Superposition is one of the key features that makes quantum computing possible. In classical computing, a bit is either a zero or a one. Quantum bits, or qubits, can exist in a combination of multiple states at once through superposition. This is not magic. It is a documented property of the fundamental behavior of matter and energy, one that scientists have studied since the early 1900s.

Other quantum properties like entanglement also play important roles. Together, these principles give quantum computers their theoretical potential to solve certain problems that would take classical computers an impractically long time. Scientists are already using quantum theory to develop powerful technologies, including communication systems designed to be unhackable.

The Cryptography Question: Why the Timeline Matters

Here is where the conversation shifts from physics to security. Some encryption methods used widely today, like RSA and elliptic curve cryptography, rely on math problems that are extremely hard for classical computers to solve. Quantum computers, in theory, could crack those problems much faster.

The concept often discussed is a cryptographically-relevant quantum computer, or CRQC. This would be a machine capable of breaking current encryption standards within practical timeframes. Right now, no such machine is publicly known to exist.
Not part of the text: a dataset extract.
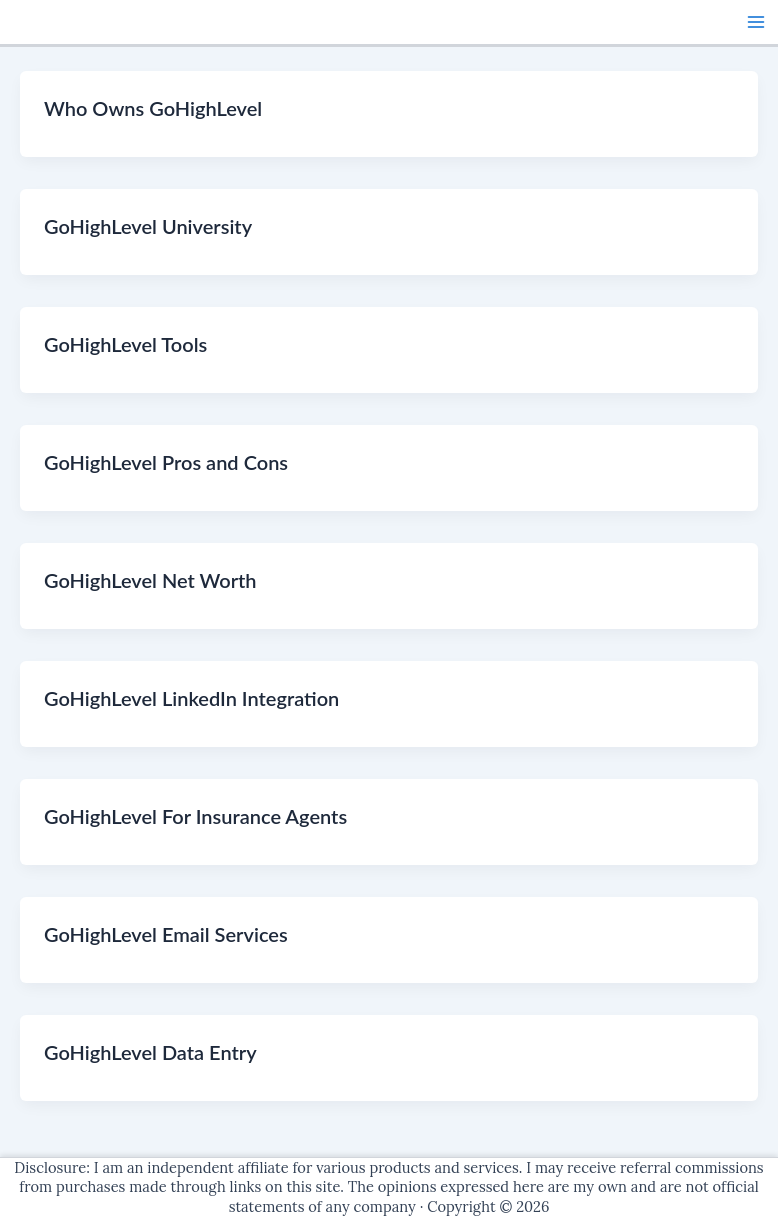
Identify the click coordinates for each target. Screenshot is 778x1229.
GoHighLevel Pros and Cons (166, 462)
But there is a catch. Data stolen today and stored by adversaries could be decrypted later, once a CRQC exists. This is sometimes called a 'harvest now, decrypt later' strategy. If the data you are protecting needs to stay confidential for years or decades, the timeline for quantum computing progress matters right now, not when the machine actually arrives.

Post-Quantum Cryptography and the Migration Challenge

Organizations like NIST have been working on new encryption standards designed to resist quantum attacks. These post-quantum cryptography algorithms use different mathematical approaches that, based on current research, should remain secure even against quantum computers.

The hard part is not the standards themselves. It is the migration. Large organizations run complex systems with encryption woven into databases, networks, authentication flows, and hardware. Replacing all of that takes planning, testing, and time. Waiting until a CRQC actually exists to start that process would be a dangerous gamble.

Some experts argue for a 'wait and see' approach, pointing out that building a practical CRQC involves enormous engineering challenges. Others counter that the complexity of migration means early planning is the only responsible path.

What This Means for Organizations

The honest answer is that nobody can predict the exact year a CRQC will become operational. What is clear is that the physics behind quantum computing has been understood for over a century, and the engineering is steadily catching up. Quantum research has already contributed to technologies we rely on daily, from cell phones and GPS to medical imaging. The jump to quantum computing capable of threatening encryption is a bigger leap, but it follows the same trajectory of understanding turned into application.

For security teams, the question is not whether to prepare. It is how much lead time their specific infrastructure requires.

So where does your organization stand on this? Have you started mapping where encryption lives in your systems, or is post-quantum migration still on the back burner?